In uno studio pubblicato sulla rivista Royal Society Open Science nel 2016 e condotto dall’antropologo Jamie Tehrani della Durham University e dalla ricercatrice Sara Graça da Silva della Nuova Università di Lisbona, utilizzando alcune tecniche normalmente impiegate dai biologi, si sono analizzati i collegamenti tra 275 fiabe di magia indoeuropee, una categoria di racconti che presentano esseri e/o oggetti con poteri soprannaturali e magici, dove si è scoperto che alcuni racconti avevano radici preistoriche. I ricercatori infatti hanno scoperto che alcun racconti erano più antichi dei primi documenti letterari conosciuti, risalenti persino all’Età del bronzo. Ad esempio la fiaba “Jack e la pianta di fagioli”, e la sua forma storia d’origine arcaica “Il ragazzo che rubò il tesoro dell’orco”, ha avuto origine quando le lingue indoeuropee orientali e occidentali si separarono, ovvero più di 5.000 anni fa. Si stima che il racconto popolare intitolato “Il fabbro e il diavolo”, dove un fabbro vende la sua anima con un patto al diavolo per acquisire abilità soprannaturali, risalga a 6000 anni fa. Anche le fiabe “La bella e la bestia” e “Tremotino”, scritte per la prima volta nel 17° e 18° secolo, in realtà hanno almeno 4000 anni. Lo studio ha utilizzato metodi filogenetici per indagare le relazioni tra le storie della popolazione e i fenomeni culturali, come le lingue, le pratiche matrimoniali, le istituzioni politiche, la cultura materiale e la musica. I ricercatori inoltre hanno utilizzato anche un “albero” di lingue indoeuropee per tracciare la discendenza di racconti condivisi, in modo da stabilire fino a che punto si poteva dimostrare fino a che punto essi andavano a ritroso nel tempo. La dott.ssa Tehrani ha dichiarato: “Sono stati raccontati da prima ancora che esistessero l’inglese, il francese e l’italiano. Probabilmente sono stati raccontati in una lingua indoeuropea estinta”. E aggiunge che “Alcune di queste storie risalgono molto più indietro rispetto alla prima documentazione letteraria e in effetti più indietro rispetto alla mitologia classica – alcune versioni di queste storie compaiono nei testi latini e greci – ma i nostri risultati suggeriscono che sono molto più antiche di così”.

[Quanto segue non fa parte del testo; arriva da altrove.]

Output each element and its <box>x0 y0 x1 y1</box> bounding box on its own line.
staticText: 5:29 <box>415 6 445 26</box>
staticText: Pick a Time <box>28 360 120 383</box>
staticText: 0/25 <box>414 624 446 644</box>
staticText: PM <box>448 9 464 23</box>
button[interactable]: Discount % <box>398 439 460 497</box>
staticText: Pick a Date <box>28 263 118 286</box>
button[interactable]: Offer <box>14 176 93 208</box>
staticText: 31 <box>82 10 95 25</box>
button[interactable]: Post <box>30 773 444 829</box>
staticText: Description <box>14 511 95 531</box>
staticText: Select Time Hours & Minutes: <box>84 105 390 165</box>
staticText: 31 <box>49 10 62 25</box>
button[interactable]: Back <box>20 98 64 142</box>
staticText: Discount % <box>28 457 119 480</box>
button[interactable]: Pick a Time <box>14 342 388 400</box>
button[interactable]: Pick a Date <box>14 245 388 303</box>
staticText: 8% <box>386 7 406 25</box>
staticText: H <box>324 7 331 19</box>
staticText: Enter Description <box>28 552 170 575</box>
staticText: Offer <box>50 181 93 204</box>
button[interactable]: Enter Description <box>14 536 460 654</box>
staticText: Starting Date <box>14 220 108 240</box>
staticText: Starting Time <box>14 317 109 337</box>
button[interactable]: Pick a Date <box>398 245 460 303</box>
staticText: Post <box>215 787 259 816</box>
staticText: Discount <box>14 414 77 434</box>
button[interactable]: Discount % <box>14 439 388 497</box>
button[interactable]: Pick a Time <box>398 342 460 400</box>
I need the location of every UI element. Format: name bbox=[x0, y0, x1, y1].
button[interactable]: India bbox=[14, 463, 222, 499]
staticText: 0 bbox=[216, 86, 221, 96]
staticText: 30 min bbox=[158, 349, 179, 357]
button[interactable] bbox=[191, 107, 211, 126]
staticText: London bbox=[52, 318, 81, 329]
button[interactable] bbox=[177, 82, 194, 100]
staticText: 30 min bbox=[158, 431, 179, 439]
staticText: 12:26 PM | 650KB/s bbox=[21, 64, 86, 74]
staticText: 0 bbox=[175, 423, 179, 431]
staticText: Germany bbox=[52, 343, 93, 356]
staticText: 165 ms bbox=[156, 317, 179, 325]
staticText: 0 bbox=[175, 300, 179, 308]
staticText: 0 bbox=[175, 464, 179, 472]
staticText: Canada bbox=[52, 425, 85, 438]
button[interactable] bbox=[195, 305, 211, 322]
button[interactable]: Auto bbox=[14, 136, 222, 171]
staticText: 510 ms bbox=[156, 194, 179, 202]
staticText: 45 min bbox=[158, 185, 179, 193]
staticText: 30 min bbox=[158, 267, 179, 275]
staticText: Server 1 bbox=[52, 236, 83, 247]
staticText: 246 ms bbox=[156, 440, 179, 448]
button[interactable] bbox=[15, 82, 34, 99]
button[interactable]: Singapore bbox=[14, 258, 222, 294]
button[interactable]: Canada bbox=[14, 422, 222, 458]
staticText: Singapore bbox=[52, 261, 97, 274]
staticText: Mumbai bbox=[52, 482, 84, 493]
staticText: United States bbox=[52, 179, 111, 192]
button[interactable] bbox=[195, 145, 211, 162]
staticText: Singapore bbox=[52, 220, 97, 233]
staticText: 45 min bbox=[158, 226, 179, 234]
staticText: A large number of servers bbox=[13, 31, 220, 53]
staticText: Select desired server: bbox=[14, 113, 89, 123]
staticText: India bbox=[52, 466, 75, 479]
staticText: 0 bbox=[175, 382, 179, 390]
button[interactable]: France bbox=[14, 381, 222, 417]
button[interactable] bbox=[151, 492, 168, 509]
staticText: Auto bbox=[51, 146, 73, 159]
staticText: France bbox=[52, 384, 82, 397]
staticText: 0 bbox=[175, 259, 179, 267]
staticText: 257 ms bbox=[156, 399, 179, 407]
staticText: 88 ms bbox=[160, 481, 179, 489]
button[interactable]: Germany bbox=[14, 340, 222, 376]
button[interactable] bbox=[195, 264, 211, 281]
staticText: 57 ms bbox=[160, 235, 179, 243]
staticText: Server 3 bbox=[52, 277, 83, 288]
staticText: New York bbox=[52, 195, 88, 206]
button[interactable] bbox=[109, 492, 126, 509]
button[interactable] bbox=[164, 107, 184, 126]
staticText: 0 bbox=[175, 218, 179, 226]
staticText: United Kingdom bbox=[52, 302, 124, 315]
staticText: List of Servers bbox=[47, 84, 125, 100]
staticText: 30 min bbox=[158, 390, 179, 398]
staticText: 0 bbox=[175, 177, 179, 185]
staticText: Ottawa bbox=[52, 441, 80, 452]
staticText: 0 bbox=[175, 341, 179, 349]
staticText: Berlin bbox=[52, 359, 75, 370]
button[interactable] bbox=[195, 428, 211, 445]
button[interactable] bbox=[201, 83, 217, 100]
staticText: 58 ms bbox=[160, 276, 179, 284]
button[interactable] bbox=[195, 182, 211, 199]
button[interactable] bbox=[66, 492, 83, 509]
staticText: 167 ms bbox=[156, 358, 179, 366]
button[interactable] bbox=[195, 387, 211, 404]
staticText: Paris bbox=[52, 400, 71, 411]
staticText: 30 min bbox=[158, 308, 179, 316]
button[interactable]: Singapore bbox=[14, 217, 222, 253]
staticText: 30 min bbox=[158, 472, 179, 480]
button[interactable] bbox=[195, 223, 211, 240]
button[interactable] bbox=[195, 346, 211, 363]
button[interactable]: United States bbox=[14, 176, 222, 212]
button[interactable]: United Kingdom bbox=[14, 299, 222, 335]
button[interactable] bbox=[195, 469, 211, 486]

Anche il più grande studioso di fiabe russe Vladimir Propp, nel suo libro “Le radici storiche dei racconti di fate” , dimostra come i racconti e le fiabe di magia, dove sono presenti fate, folletti, elfi e altri spiriti di Natura, sono i più antichi documenti storici risalenti alla preistoria indoeuropea. Propp, analizzando più di cento racconti popolari russi tratti dal corpus fiabesco di Alexander Fyodorovich Afanasyev, stabilisce come le fiabe di magia siano in stretta relazione ai più antichi riti di iniziazione. L’eroe, come un giovane iniziando, è sottoposto a numerose prove che supera grazie a mezzi soprannaturali o con l’aiuto di figure magiche, raggiungendo la condizione di uomo maturo. Tutto ciò conferma l’esistenza di questi Spiriti di Natura ed un legame molto profondo tra loro e gli uomini delle società indoeuropee nei tempi passati.